“Rasanya kita bertiga tak bisa terlalu bersenang-senang selama satu tahun ini” Randa berkata dengan nada sinis.
“Kenapa? Ada masalah dengan nama-nama disitu?” Leo penasaran.
“Lihat saja sendiri” jawab Randa sabil menunjuk satu nama.
Leo melihat dan membaca nama yang dimaksud dan mendengus kesal. Seno ganti melihat dan dari raut mukanya menunjukkan bahwa ia juga tidak suka dengan apa yang baru saja ia baca.
“Cih, kenapa ada si pengecut itu di kelas 3-A?” gerutu Seno.
“Pelicin” tebak Randa.
“Gue setuju” sahut Leo.
Nama yang mereka bertiga maksud adalah Jonathan, anak orang kaya yang sangat dihormati oleh Dewan Sekolah karena ayahnya adalah donatur terbesar di sekolah itu. Selain itu, Jonathan adalah rival Randa dalam ekskul sepakbola. Randa sendiri keluar dari ekskul itu karena tidak tahan dengan sifatnya yang sangat sombong dan membanggakan kekayaan ayahnya yang berlimpah ruah. Keluarnya Randa disusul Seno yang sama-sama diperlakukan diskriminatif oleh pelatih ekskul sepakbola, yang pasti itu adalah akal-akalan Jonathan.

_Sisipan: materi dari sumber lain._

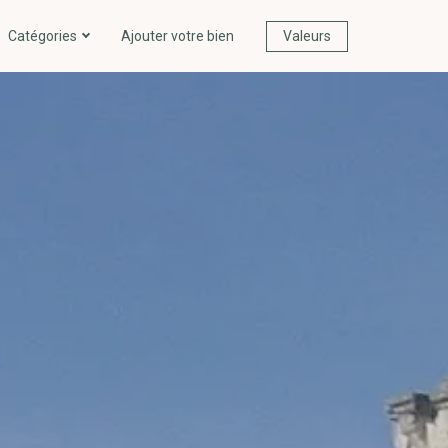
Catégories
Ajouter votre bien
Valeurs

“Tapi, udah lah. Ngapain sih kita ngurusin dia? Kayak nggak ada kerjaan lain aja. Kalo dia mulai berulah, kita tinggal beresin aja” kata Seno.

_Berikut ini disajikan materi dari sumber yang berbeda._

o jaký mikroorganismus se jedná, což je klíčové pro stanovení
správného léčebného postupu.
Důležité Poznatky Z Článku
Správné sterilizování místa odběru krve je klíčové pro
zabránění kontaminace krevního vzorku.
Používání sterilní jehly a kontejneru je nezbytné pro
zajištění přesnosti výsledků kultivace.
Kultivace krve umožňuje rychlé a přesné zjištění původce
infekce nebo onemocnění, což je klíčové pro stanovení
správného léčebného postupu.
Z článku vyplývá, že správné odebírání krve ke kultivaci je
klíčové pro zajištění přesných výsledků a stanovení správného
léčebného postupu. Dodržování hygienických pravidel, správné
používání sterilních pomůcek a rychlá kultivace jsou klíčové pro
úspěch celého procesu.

“Ya sudahlah, ayo kita masuk ke kelas. Pelajaran pertama Biologi, sama Pak Bonar. Ntar kena hukum bersihin lapangan kalo telat” ajak Randa.
Leo tidak ikut ke kelas karena dia bersama Lina adalah pengurus OSIS yang akan melaksanakan MOS untuk kelas 1. Kebetulan mereka berdua akan menangani kelas 1-B, kelasnya Reni. “Kesempatan bagus buat ngerjain Reni”, pikir Leo.

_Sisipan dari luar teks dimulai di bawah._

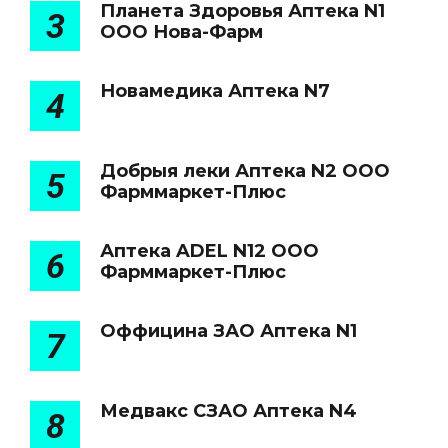
Планета Здоровья Аптека N1
3
ООО Нова-Фарм
Новамедика Аптека N7
4
Добрыя леки Аптека N2 ООО
5
Фарммаркет-Плюс
Аптека ADEL N12 ООО
6
Фарммаркет-Плюс
Оффицина ЗАО Аптека N1
7
Медвакс СЗАО Аптека N4
8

“Lin, jangan bilang siapa-siapa kalau Reni itu adek gue, oke!”
“Emangnya kenapa?”
“Ada deh, gue juga udah bilang sama Reni, jadi nggak masalah”
“Terserah deh, eh tuh para fans setia lo udah menunggu dari tadi” kata Lina sambil menunjuk ke arah gerombolan cewek-cewek di depannya.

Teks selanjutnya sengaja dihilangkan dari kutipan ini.